Czuwanie rozpoczęło się Nieszporami - na tle kanonów z Taizé śpiewanych przez niewielki chór z towarzyszeniem orkiestry skompletowanej z uczniów Liceum Muzycznego pod batutą ks. Piotra odczytywane były kolejne wersety psalmów. Jako słowo - swoimi przeżyciami związanymi z pontyfikatem Jana Pawła II w formie świadectwa podzielił się Duszpasterz "Wieżowca".
Następnym punktem programu było wyświetlenie krótkiego filmu o Polaku na Stolicy Piotrowej, uświetnionego świadectwami uczestników ostatniego Światowego Dnia Młodzieży w Toronto.
O godz. 22.30 rozpoczęła się Msza św., we wstępie do której proboszcz parafii katedralnej ks. Jan Kazieczko podzielił się refleksjami o własnych spotkaniach z Janem Pawłem II. Liturgii Słowa nie zamknęła homilia - były świadectwa kameralnie zgromadzonych uczestników czuwania.
Ostatnie śpiewy wybrzmiały tuż po północy.
Z kolei wieczorem następnego dnia na Zamku Książąt Pomorskich duszpasterstwo młodzieży "Nowa Wiosna Kościoła", od jesieni działające przy parafii Bożego Ciała, w strugach ulewnego deszczu i przy przenikliwym chłodzie zagrzewało do modlitwy w intencji Ojca Świętego w czasie koncertu ewangelizacyjnego.
Zespół, przy wsparciu wokalnym "Wieżowca", wykonał - rzec można - szlagiery piosenki religijnej, połączone z pantomimą oraz słowem ks. Piotra Skiby.
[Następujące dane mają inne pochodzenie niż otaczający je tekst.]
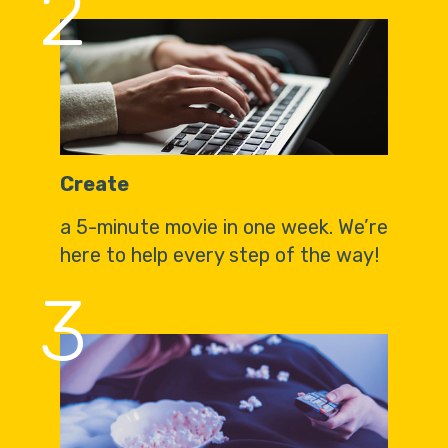
2
Create
a 5-minute movie in one week. We’re
here to help every step of the way!
3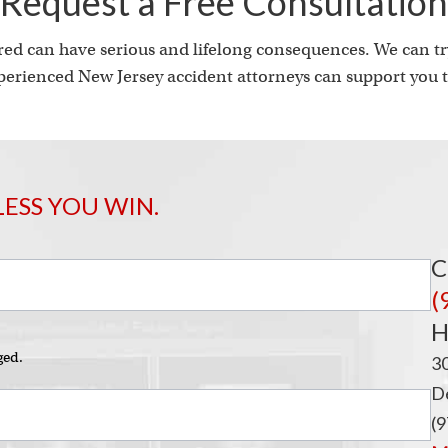
i
Request a Free Consultation
ed can have serious and lifelong consequences. We can try
erienced New Jersey accident attorneys can support you t
LESS YOU WIN.
C
(
H
ged.
3
De
(9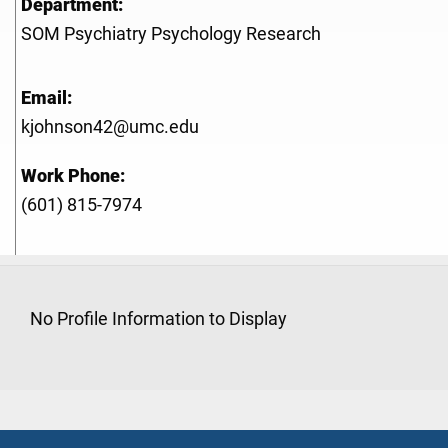
Department:
SOM Psychiatry Psychology Research
Email:
kjohnson42@umc.edu
Work Phone:
(601) 815-7974
No Profile Information to Display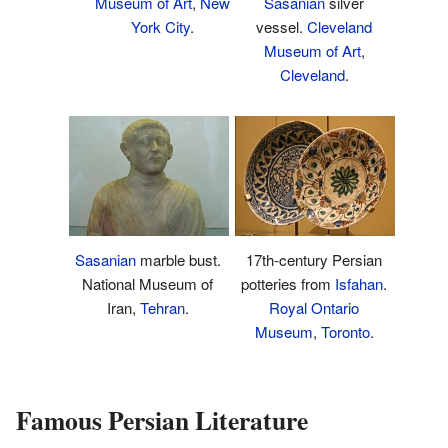
Museum of Art
,
New
Sasanian
silver
York City
.
vessel.
Cleveland
Museum of Art
,
Cleveland
.
17th-century Persian
Sasanian
marble bust.
potteries from
Isfahan
.
National Museum of
Royal Ontario
Iran,
Tehran
.
Museum
,
Toronto
.
Famous Persian Literature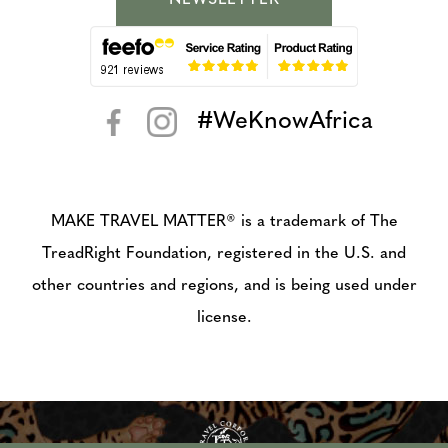
NEWSLETTER
#WeKnowAfrica
< >
MAKE TRAVEL MATTER® is a trademark of The
TreadRight Foundation, registered in the U.S. and
other countries and regions, and is being used under
license.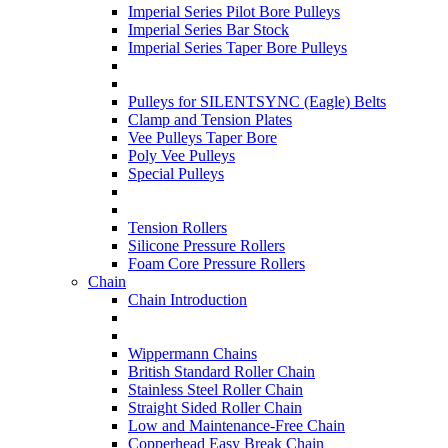
Imperial Series Pilot Bore Pulleys
Imperial Series Bar Stock
Imperial Series Taper Bore Pulleys
Pulleys for SILENTSYNC (Eagle) Belts
Clamp and Tension Plates
Vee Pulleys Taper Bore
Poly Vee Pulleys
Special Pulleys
Tension Rollers
Silicone Pressure Rollers
Foam Core Pressure Rollers
Chain
Chain Introduction
Wippermann Chains
British Standard Roller Chain
Stainless Steel Roller Chain
Straight Sided Roller Chain
Low and Maintenance-Free Chain
Copperhead Easy Break Chain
Mimo niesprzyjającej aury koncert przyciągnął wielu widzów, przede wszystkim młodych. Nie dla wszystkich wprawdzie starczyło miejsca pod zadaszeniem sceny, ale nie zdawało się to mieć większego wpływu na audytorium, które od pierwszych słów bp. Jana Gałeckiego zpoczynających spotkanie aż po Apel Jasnogórski, również poprowadzony przez Księdza Biskupa na koniec wydarzenia - pomnażało się. Przez znaczną część wieczoru wśród widowni można było również spotkać prezydenta Edmunda Runowicza, który na chwilę zawitał nawet na scenie.
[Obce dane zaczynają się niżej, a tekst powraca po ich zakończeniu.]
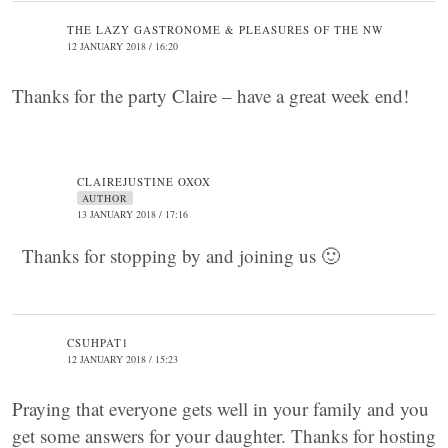
THE LAZY GASTRONOME & PLEASURES OF THE NW
12 JANUARY 2018 / 16:20
Thanks for the party Claire – have a great week end!
CLAIREJUSTINE OXOX
AUTHOR
13 JANUARY 2018 / 17:16
Thanks for stopping by and joining us 🙂
CSUHPAT1
12 JANUARY 2018 / 15:23
Praying that everyone gets well in your family and you
get some answers for your daughter. Thanks for hosting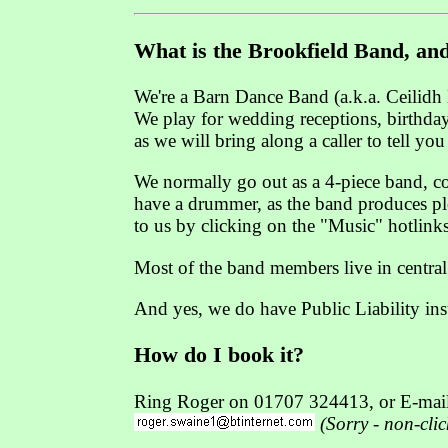
What is the Brookfield Band, and
We're a Barn Dance Band (a.k.a. Ceilidh 
We play for wedding receptions, birthday 
as we will bring along a caller to tell yo
We normally go out as a 4-piece band, com
have a drummer, as the band produces plen
to us by clicking on the "Music" hotlink
Most of the band members live in central
And yes, we do have Public Liability in
How do I book it?
Ring Roger on 01707 324413, or E-mail
(Sorry - non-cli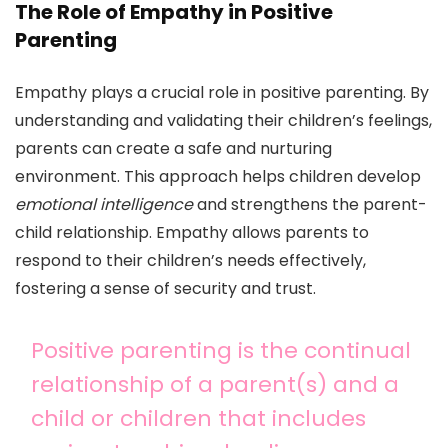
The Role of Empathy in Positive
Parenting
Empathy plays a crucial role in positive parenting. By
understanding and validating their children’s feelings,
parents can create a safe and nurturing
environment. This approach helps children develop
emotional intelligence
and strengthens the parent-
child relationship. Empathy allows parents to
respond to their children’s needs effectively,
fostering a sense of security and trust.
Positive parenting is the continual
relationship of a parent(s) and a
child or children that includes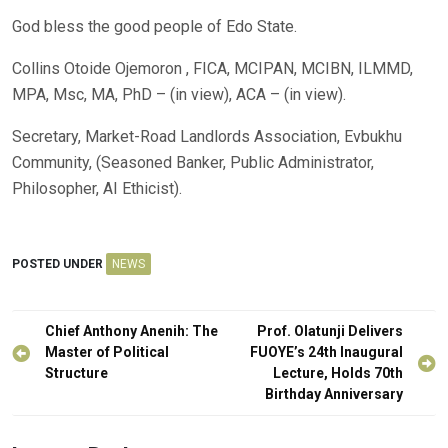
God bless the good people of Edo State.
Collins Otoide Ojemoron , FICA, MCIPAN, MCIBN, ILMMD,
MPA, Msc, MA, PhD – (in view), ACA – (in view).
Secretary, Market-Road Landlords Association, Evbukhu
Community, (Seasoned Banker, Public Administrator,
Philosopher, AI Ethicist).
POSTED UNDER
NEWS
Post
Chief Anthony Anenih: The
Prof. Olatunji Delivers
navigation
Master of Political
FUOYE’s 24th Inaugural
Structure
Lecture, Holds 70th
Birthday Anniversary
Przedsięwzięcia tego rodzaju trudno oceniać - podobnie jak trudno wyobrazić sobie Dzień Papieski bez wydarzeń adresowanych do młodych, na których tak bardzo stawia Jan Paweł II. Pozostaje życzyć sobie, aby w przyszłości wybór był jeszcze większy. A Ojcu Świętemu - obfitości łask Bożych.